- _DATA UNDER STUDY_:

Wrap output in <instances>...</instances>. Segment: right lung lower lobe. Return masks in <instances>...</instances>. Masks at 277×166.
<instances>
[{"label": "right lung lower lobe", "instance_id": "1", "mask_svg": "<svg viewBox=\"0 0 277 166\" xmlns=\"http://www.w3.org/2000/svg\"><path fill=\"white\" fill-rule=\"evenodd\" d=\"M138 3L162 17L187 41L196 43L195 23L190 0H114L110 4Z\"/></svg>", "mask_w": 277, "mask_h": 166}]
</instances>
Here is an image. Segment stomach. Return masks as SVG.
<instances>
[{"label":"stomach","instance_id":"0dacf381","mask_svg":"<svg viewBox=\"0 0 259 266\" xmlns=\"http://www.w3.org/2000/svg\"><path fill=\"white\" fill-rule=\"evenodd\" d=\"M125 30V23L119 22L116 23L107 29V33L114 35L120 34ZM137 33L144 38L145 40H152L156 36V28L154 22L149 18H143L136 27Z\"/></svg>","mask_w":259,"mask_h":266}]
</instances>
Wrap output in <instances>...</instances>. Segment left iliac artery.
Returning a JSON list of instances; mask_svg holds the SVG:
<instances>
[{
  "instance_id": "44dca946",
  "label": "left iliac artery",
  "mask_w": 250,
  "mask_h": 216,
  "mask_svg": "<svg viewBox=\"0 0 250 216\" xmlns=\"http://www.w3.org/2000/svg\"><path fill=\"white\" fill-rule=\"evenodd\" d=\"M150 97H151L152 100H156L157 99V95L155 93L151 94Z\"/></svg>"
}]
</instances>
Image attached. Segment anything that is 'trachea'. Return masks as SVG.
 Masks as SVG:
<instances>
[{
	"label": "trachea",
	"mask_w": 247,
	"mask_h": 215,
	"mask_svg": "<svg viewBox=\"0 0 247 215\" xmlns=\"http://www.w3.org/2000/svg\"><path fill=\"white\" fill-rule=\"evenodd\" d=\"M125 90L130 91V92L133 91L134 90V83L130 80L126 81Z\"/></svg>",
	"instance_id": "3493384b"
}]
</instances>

- _THE PROBLEM_: Could you print every record above exactly as it appears?

- _SOLUTION TO THIS EXERCISE_:
Wrap output in <instances>...</instances>. Segment: right lung lower lobe. Return masks in <instances>...</instances>. Masks at 277×166.
<instances>
[{"label": "right lung lower lobe", "instance_id": "1", "mask_svg": "<svg viewBox=\"0 0 277 166\" xmlns=\"http://www.w3.org/2000/svg\"><path fill=\"white\" fill-rule=\"evenodd\" d=\"M138 3L162 17L187 41L196 43L195 23L190 0H114L110 4Z\"/></svg>", "mask_w": 277, "mask_h": 166}]
</instances>
Here is an image. Segment stomach. Return masks as SVG.
<instances>
[{"label":"stomach","instance_id":"0dacf381","mask_svg":"<svg viewBox=\"0 0 259 266\" xmlns=\"http://www.w3.org/2000/svg\"><path fill=\"white\" fill-rule=\"evenodd\" d=\"M125 30V23L119 22L116 23L107 29V33L114 35L120 34ZM137 33L144 38L145 40H152L156 36V28L154 22L149 18H143L136 27Z\"/></svg>","mask_w":259,"mask_h":266}]
</instances>
Wrap output in <instances>...</instances>. Segment left iliac artery.
Returning a JSON list of instances; mask_svg holds the SVG:
<instances>
[{
  "instance_id": "44dca946",
  "label": "left iliac artery",
  "mask_w": 250,
  "mask_h": 216,
  "mask_svg": "<svg viewBox=\"0 0 250 216\" xmlns=\"http://www.w3.org/2000/svg\"><path fill=\"white\" fill-rule=\"evenodd\" d=\"M150 97H151L152 100H156L157 99V95L155 93L151 94Z\"/></svg>"
}]
</instances>
Image attached. Segment anything that is 'trachea'. Return masks as SVG.
 Masks as SVG:
<instances>
[{
	"label": "trachea",
	"mask_w": 247,
	"mask_h": 215,
	"mask_svg": "<svg viewBox=\"0 0 247 215\" xmlns=\"http://www.w3.org/2000/svg\"><path fill=\"white\" fill-rule=\"evenodd\" d=\"M125 90L130 91V92L133 91L134 90V83L130 80L126 81Z\"/></svg>",
	"instance_id": "3493384b"
}]
</instances>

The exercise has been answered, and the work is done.